Het Nederlands recht en daarmee de beroepsgoederen cao is van toepassing op de arbeidsvoorwaarden van tien Hongaarse chauffeurs die in 2014 ontslagen werden door Van den Bosch Transporten, omdat ze het cao-loon opeisten. Het Gerechtshof in Leeuwarden bekrachtigde dinsdag het vonnis daarover uit 2015 van de kantonrechter.
Edwin Atema, van FNV-Stichting VNB: ‘Deze uitspraak is niet alleen goed voor deze tien Hongaarse chauffeurs. Ook vele duizenden andere chauffeurs worden, net als de Hongaren bij Van den Bosch, structureel onderbetaald en uitgebuit. Met deze uitspraak in de hand kunnen veel meer chauffeurs het loon opeisen waar ze recht op hebben.’
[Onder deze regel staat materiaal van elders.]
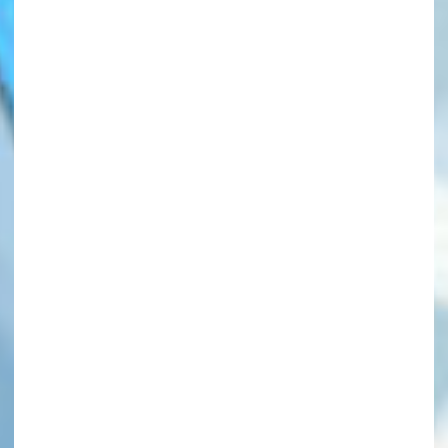
このマチのことを
もっと知りたい
キミに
In 2011 startte FNV onderzoek bij Van den Bosch Transporten in Erp en werden buitenlandse chauffeurs geïnformeerd over hun rechten. Uit het onderzoek bleek dat buitenlandse chauffeurs zwaar onderbetaald werden en ongeveer een derde ontvingen van waar ze recht op hebben. FNV en tien Hongaarse chauffeurs, in dienst van Van den Bosch Hongarije, sleepten het bedrijf voor de rechter om betaling van het Nederlandse cao-loon af te dwingen. Daarnaast werd er voor een miljoen euro beslag gelegd op de bankrekening van Van den Bosch.
Lang juridisch traject
Nadat de vakbond het management van het bedrijf in 2012 onder ede had verhoord zijn in 2013 vorderingen tot naleving van de cao ingesteld. Toen overleg met het bedrijf geen oplossing bood en het bedrijf de chauffeurs ontsloeg is het bedrijf in 2014 voor de rechter gedaagd. Met een eerste uitspraak in 2015 oordeelde de rechter dat de Hongaarse chauffeurs recht hadden op Nederlands loon. Van den Bosch was het daar niet mee eens en ging in hoger beroep, waarop het gerechtshof in mei 2017 de uitspraak van de rechter vernietigde. FNV en de chauffeurs stapte daarop naar de Hoge Raad die het arrest van het gerechtshof in november 2018 vernietigde en de zaak terugverwees naar het gerechtshof.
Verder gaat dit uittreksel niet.